どうやら作った商品が次々に検品に移される様、流れを作っているようだ。
そして検品が終わった商品は倉庫へと続くドアの近くの棚に並べられると言う訳だ。
実に効率的だと思ったが、後は休憩室に椅子と机を用意し、箱庭産の茶葉と陶芸師が作ったコップなどを飾っていく。
布巾等もガーゼの端切れで出来たもので作ったものをいくつか置き、一息つく頃には夜になっていた。
久しぶりに沢山大型の製品を作ったリディアは疲れ果てて早々に眠ってしまったが、翌朝、俺と一緒に面接に挑む事になった。
最初は俺一人でもと思ったが、何やら思う事があるらしくリディアも着いて行きたいと言い出したのだ。
それならばと、リディアと共に商業ギルドへと向かうと、既に130人以上の裁縫スキルを持つ、元貴族女性や主婦の方々が集まっていた。更にハウスキーパーに調理師もだ。
これは、もしかしたら手先が器用な人もまとめて雇えるかもしれない。
とはいっても、まだ洋服関係は募集していないし、焼肉店もまだ募集していないので、また後日改めて来てもらう事になるであろうが、ひとまずはガーゼシリーズ一式だ。
丸一日掛けて行う面接は強硬手段とも取れるが、早めに人材は確保して直ぐに動き出せるようにしたい。
元貴族女性達が求めるのは、安定した雇用と衣食住、親に仕送りが出来る程度の給料を求める女性が多い事が分かった。
しかし中には露骨に俺の愛人になりたい女性も多く、隣に座るリディアから只ならぬ空気が発せられていたのは言うまでも無く、そう言う女性は不採用となった。
また、不採用となった女性達は今後一切サルビアでは雇わないと決められ、彼女たちがこちらで職を得ることは二度とない。
「滅せよ浮気!」
と言うリディアの言葉に、俺も強く頷いた。
その後も怒涛の面接は続き、合計100人の元貴族女性の裁縫師及び、検品が出来そうな裁縫スキルを持つ少し年齢が上の貴族女性を30人、更に手先が器用な平民の奥様方が20人雇えた。
続いてハウスキーパーだが、メイドとして長く働いてきた女性達が多く、その中でも性格の悪そうな女性は省いて必要人数を雇うことができ、尚且つ料理人に関しても、タウンハウスに住む彼女たちの食事を作ってくれる人材は確保できた。

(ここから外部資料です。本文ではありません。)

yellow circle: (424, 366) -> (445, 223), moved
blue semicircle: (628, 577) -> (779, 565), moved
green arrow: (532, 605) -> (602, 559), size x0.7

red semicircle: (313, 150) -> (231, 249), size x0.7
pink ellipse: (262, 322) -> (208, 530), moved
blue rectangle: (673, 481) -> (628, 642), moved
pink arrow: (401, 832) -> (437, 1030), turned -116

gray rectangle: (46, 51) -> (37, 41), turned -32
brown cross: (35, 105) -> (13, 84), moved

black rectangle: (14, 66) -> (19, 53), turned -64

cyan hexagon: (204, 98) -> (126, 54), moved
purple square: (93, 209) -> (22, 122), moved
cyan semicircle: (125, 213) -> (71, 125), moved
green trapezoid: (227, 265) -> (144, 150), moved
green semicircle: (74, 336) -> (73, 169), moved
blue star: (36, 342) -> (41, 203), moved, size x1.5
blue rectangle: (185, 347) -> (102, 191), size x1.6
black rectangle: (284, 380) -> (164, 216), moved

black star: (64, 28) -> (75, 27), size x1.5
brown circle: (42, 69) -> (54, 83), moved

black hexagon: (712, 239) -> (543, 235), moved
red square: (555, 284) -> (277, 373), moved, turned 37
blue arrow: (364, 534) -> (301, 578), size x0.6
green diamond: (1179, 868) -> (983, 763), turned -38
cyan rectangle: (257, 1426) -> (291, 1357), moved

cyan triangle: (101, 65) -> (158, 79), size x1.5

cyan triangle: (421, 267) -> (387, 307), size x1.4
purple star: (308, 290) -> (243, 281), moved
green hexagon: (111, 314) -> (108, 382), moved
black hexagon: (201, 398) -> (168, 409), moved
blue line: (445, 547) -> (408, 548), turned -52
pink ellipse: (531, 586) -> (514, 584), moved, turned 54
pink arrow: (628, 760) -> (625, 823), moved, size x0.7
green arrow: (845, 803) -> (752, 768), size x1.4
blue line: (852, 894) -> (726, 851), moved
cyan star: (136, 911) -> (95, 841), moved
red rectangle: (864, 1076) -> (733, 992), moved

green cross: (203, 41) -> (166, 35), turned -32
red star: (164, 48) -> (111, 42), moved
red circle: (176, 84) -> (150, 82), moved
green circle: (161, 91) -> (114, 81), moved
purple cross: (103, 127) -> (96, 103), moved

すると、リディアがボソリと「箱庭で使ってる洗剤、置かないといけませんわね」と零していたのは言うまでも無く、タウンハウスには朝、箱庭から採れたての野菜や、肉に魚といったものを用意すると告げると、ホッとしていたようだ。
こうして丸一日を掛けて、面接が終わり、面接で合格した女性達を職員たちが人数分に分けて、タウンハウスへと連れて行ってくれた。
その間に箱庭に戻ると、箱庭産の洋服洗剤や食器洗剤、そして新鮮な野菜類がタウンハウスに届けられ、各種洗剤に関しては説明書付きで届けておいた。
翌日、ギルド職員の案内の元、『サルビア布製造所』へと到着した雇われた女性達は、中に入って驚いた事だろう。
大量のガーゼの布地が山のように積み重ねられ、一人ずつ座る椅子の後ろには糸や針といった裁縫に必要な物がズラリと並んでいたからだ。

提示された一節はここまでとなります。